Audio Kit.

Audio Kit Overview

Audio Kit is a set of tools built with Claude and the WebAudio API to streamline model evaluation and testing. I built these while working on Adobe Podcast to automate time-consuming tasks like audio mixing and speech-to-text transcript review.

Track & Stem Mixing Tools

I built tools to simplify audio comparison and remixing. One tool generates an alternating preview of original and enhanced tracks, making it easier to assess improvements without manually switching between files. Another allows real-time mixing of isolated speech, background, and reverb tracks—enabling experimentation without upfront engineering investment.

Speech-to-Text Comparison Tools

Manually reviewing speech-to-text outputs is tedious and time-intensive. I built a transcript comparison tool using Claude to speed up this step. It allows side-by-side analysis of two transcript versions. It highlights key differences, including repeated words, filler words, numeric data, and other attributes, making it easier to identify discrepancies with problematic content types and refine model accuracy.

Audio Track Mixing

Comparing original and enhanced audio requires manually switching between files, making it difficult to assess improvements. This tool allows me to automate the process by generating a track with alternating segments of original and enhanced audio, allowing me to listen to it without manually switching back and forth. I used Claude to build this leveraging the Web Audio API for audio manipulation, AudioContext for real-time processing, and the MediaRecorder API for output generation.

This tool also allowed us to generate quick before and after samples that could be used for marketing, customer support and instances where we had an opportunity to showcase how the technology we are building could improve eaxisting audio recordings.

Stem Mixing

As we continued to evolve the product, we were experimenting with different ways to enable users to direct or control how the audio is enhanced. One of the workflows involved allowing the user to specific how much of the background they desire in the enhanced audio. Typically building a workflow like this would require upfront engineering work to prototype the experience to determine how to surface these controls, what good defaults we could lead with and what's the right experience to meet the user's needs. Using Claude I was able to build a mixing tool that took the isolated tracks and allowed adjusting the volume to evaluate what the right defaults should be and which of the isolated tracks are key to influencing the output.

Additionally, I added presets into this tool that allowed us to save these slider configurations as we learned that different recordings in different scenarios often benefited from a different mix of background and reverb. Again, building these was easy with Claude enabling early prototyping of the concepts and possible solutions with minimum engineering investment.

Speech-to-Text Comparison

One of the most time-consuming steps in model evaluation was reviewing long speech-to-text transcripts often looking for small details and checking for accuracy while listening to the original audio. Traditional PDF tools are not optimized for reviewing specific types of content so it was much harder to search for specific terms or content types that we were specifically evaluating.

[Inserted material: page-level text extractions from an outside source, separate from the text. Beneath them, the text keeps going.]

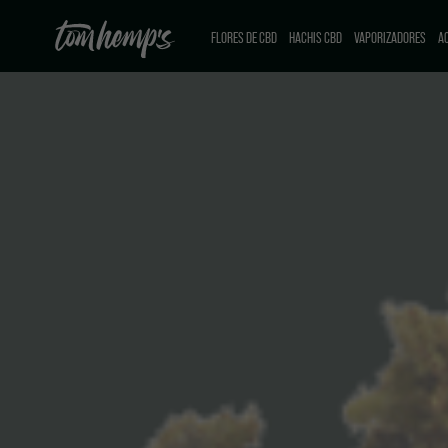
FLORES DE CBD
HACHIS CBD
VAPORIZADORES
AC
CBD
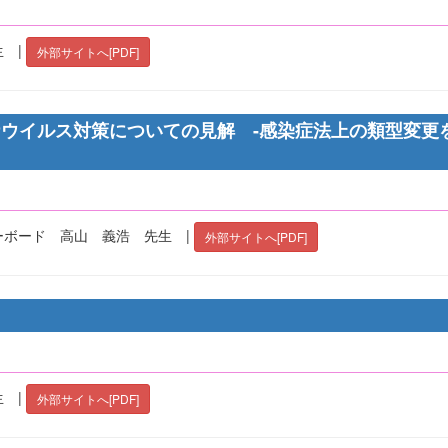
 |
外部サイトへ[PDF]
ウイルス対策についての見解 -感染症法上の類型変更
ーボード 高山 義浩 先生 |
外部サイトへ[PDF]
 |
外部サイトへ[PDF]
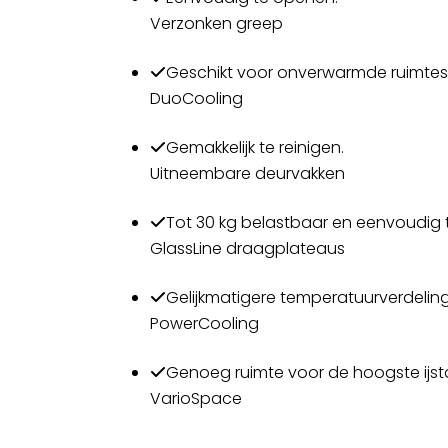
Verzonken greep
Geschikt voor onverwarmde ruimtes
DuoCooling
Gemakkelijk te reinigen.
Uitneembare deurvakken
Tot 30 kg belastbaar en eenvoudig t
GlassLine draagplateaus
Gelijkmatigere temperatuurverdeling
PowerCooling
Genoeg ruimte voor de hoogste ijst
VarioSpace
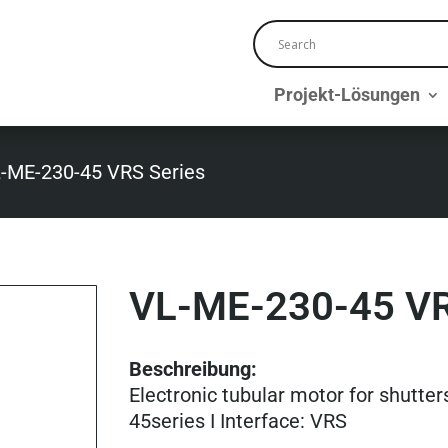
Projekt-Lösungen
-ME-230-45 VRS Series
VL-ME-230-45 V
Beschreibung:
Electronic tubular motor for shutte
45series I Interface: VRS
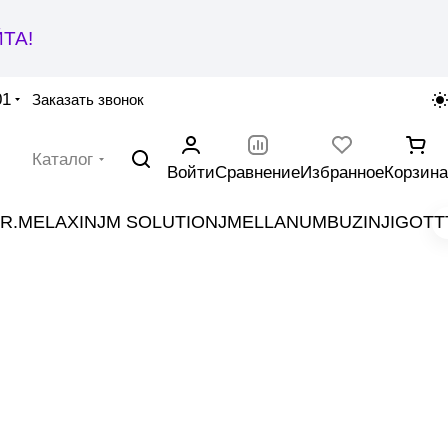
ТА!
01
Заказать звонок
Каталог
Войти
Сравнение
Избранное
Корзина
R.MELAXIN
JM SOLUTION
JMELLA
NUMBUZIN
JIGOTT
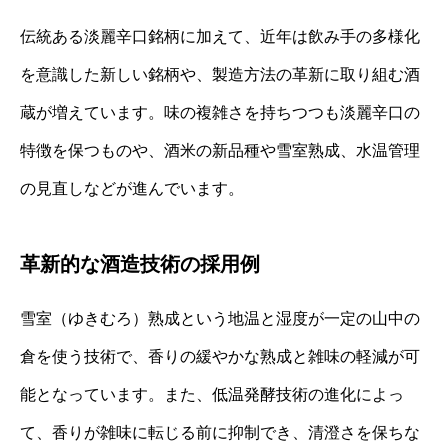
伝統ある淡麗辛口銘柄に加えて、近年は飲み手の多様化
を意識した新しい銘柄や、製造方法の革新に取り組む酒
蔵が増えています。味の複雑さを持ちつつも淡麗辛口の
特徴を保つものや、酒米の新品種や雪室熟成、水温管理
の見直しなどが進んでいます。
革新的な酒造技術の採用例
雪室（ゆきむろ）熟成という地温と湿度が一定の山中の
倉を使う技術で、香りの緩やかな熟成と雑味の軽減が可
能となっています。また、低温発酵技術の進化によっ
て、香りが雑味に転じる前に抑制でき、清澄さを保ちな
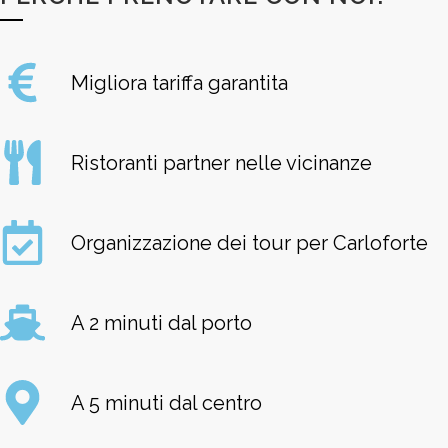
Migliora tariffa garantita
Ristoranti partner nelle vicinanze
Organizzazione dei tour per Carloforte
A 2 minuti dal porto
A 5 minuti dal centro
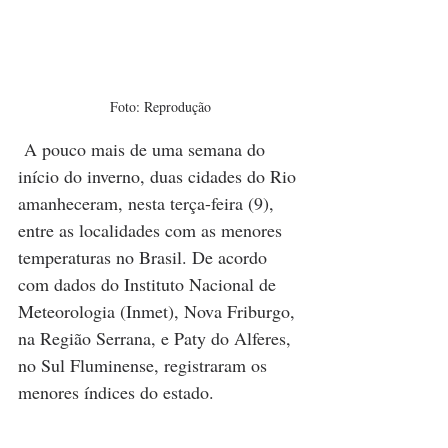
Foto: Reprodução
 A pouco mais de uma semana do 
início do inverno, duas cidades do Rio 
amanheceram, nesta terça-feira (9), 
entre as localidades com as menores 
temperaturas no Brasil. De acordo 
com dados do Instituto Nacional de 
Meteorologia (Inmet), Nova Friburgo, 
na Região Serrana, e Paty do Alferes, 
no Sul Fluminense, registraram os 
menores índices do estado.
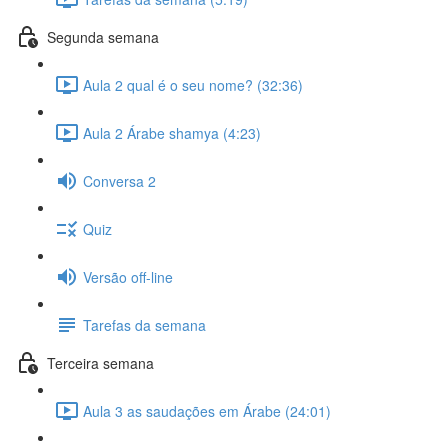
Segunda semana
Aula 2 qual é o seu nome? (32:36)
Aula 2 Árabe shamya (4:23)
Conversa 2
Quiz
Versão off-line
Tarefas da semana
Terceira semana
Aula 3 as saudações em Árabe (24:01)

Using Claude, I built a transcript comparison tool to surface diffs that also focused on very specific content types like abbreviations, filler words, repeated words, and numeric data. This made it easy to review model iterations where we specifically want to evaluate how a model would transcribe specific words or sentences. An example of this was in one version of the model, if a person repeated a word, the model would skip transcribing it twice resulting in misplaced timecodes. Similarly, this tool made it easy to evaluate how a model transcribed numeric content. An example of this was tracking how the model evolved from transcribing the phrase "Seven bucks" from $7 to literally 7 bucks and determining which was ideal for the use case we were solving.